Why did function calling and JSON mode still fall short for production reliability?
How do structured outputs work in function calling mode, and what does strict: true change?
What’s the difference between response formats and function calling in structured outputs?
How does structured outputs enable complex UI generation with schemas?
What is constrained decoding, and why does it require token masking at every step?
Why does the first structured-output request take longer than later ones?
Review Questions
- What specific schema-level errors does structured outputs eliminate that JSON mode alone doesn’t prevent?
- Explain how token masking works in constrained decoding and why masks must be recomputed at each generated token.
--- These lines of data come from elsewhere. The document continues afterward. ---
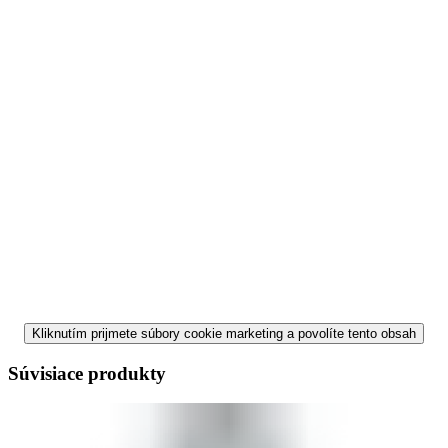
Kliknutím prijmete súbory cookie marketing a povolíte tento obsah
Súvisiace produkty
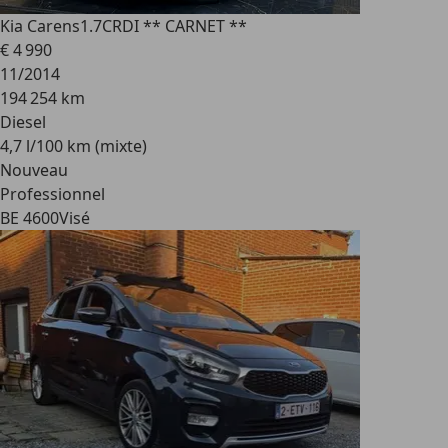
Kia Carens
1.7CRDI ** CARNET **
€ 4 990
11/2014
194 254 km
Diesel
4,7 l/100 km (mixte)
Nouveau
Professionnel
BE 4600
Visé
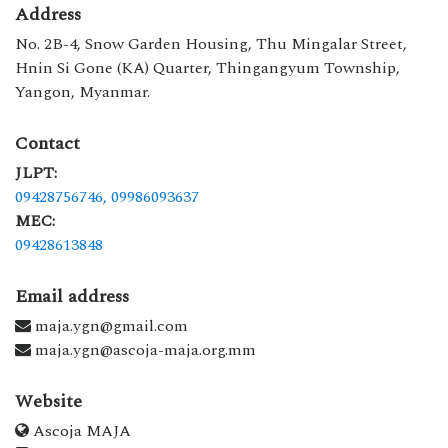
Address
No. 2B-4, Snow Garden Housing, Thu Mingalar Street,
Hnin Si Gone (KA) Quarter, Thingangyum Township,
Yangon, Myanmar.
Contact
JLPT:
09428756746,
09986093637
MEC:
09428613848
Email address
maja.ygn@gmail.com
maja.ygn@ascoja-maja.org.mm
Website
Ascoja MAJA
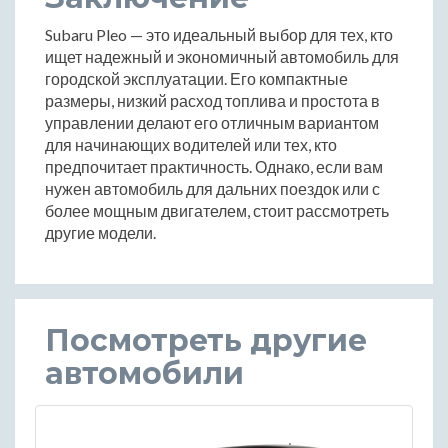
Subaru Pleo — это идеальный выбор для тех, кто
ищет надежный и экономичный автомобиль для
городской эксплуатации. Его компактные
размеры, низкий расход топлива и простота в
управлении делают его отличным вариантом
для начинающих водителей или тех, кто
предпочитает практичность. Однако, если вам
нужен автомобиль для дальних поездок или с
более мощным двигателем, стоит рассмотреть
другие модели.
Посмотреть другие
автомобили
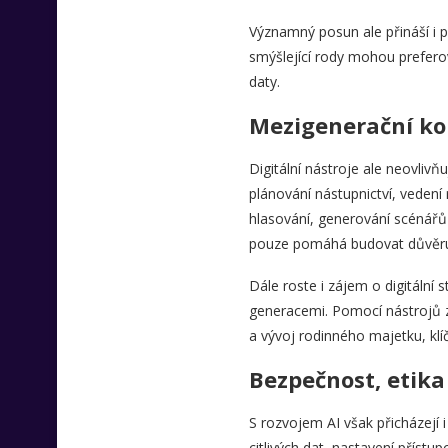
Významný posun ale přináší i p
smýšlející rody mohou preferov
daty.
Mezigenerační ko
Digitální nástroje ale neovlivňu
plánování nástupnictví, vedení
hlasování, generování scénářů 
pouze pomáhá budovat důvěru
Dále roste i zájem o digitální 
generacemi. Pomocí nástrojů za
a vývoj rodinného majetku, klí
Bezpečnost, etika
S rozvojem AI však přicházejí 
citlivých dat, nastavení přístu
- What API design defaults did OpenAI choose for additional properties, required properties, and property ordering, and how do those defaults affect failure modes?
Key Points
- 1
Structured outputs enforce exact JSON schema conformance, reducing production failures caused by invalid JSON, wrong types, missing fields, and extra surrounding text.
- 2
The feature supports two modes: function calling for tool parameters and response formats for direct user responses with guaranteed JSON keys and types.
- 3
Enabling strict: true constrains generation so the model can only use schema-valid values (like supported operators and enum options), preventing integration bugs.
- 4
Constrained decoding uses schema-derived grammars and token masking so only schema-valid tokens can be sampled at each autoregressive step.
- 5
Structured outputs may incur a slower first request because the system builds and caches an index for fast mask lookups; later requests run closer to normal latency.
- 6
Model training improves format-following accuracy on complex and nested schemas, while constrained decoding closes the remaining gap in reported evaluations.
- 7
API defaults make constraints explicit by disallowing additional properties and requiring properties unless developers opt in via schema directives (e.g., nullable for optional fields).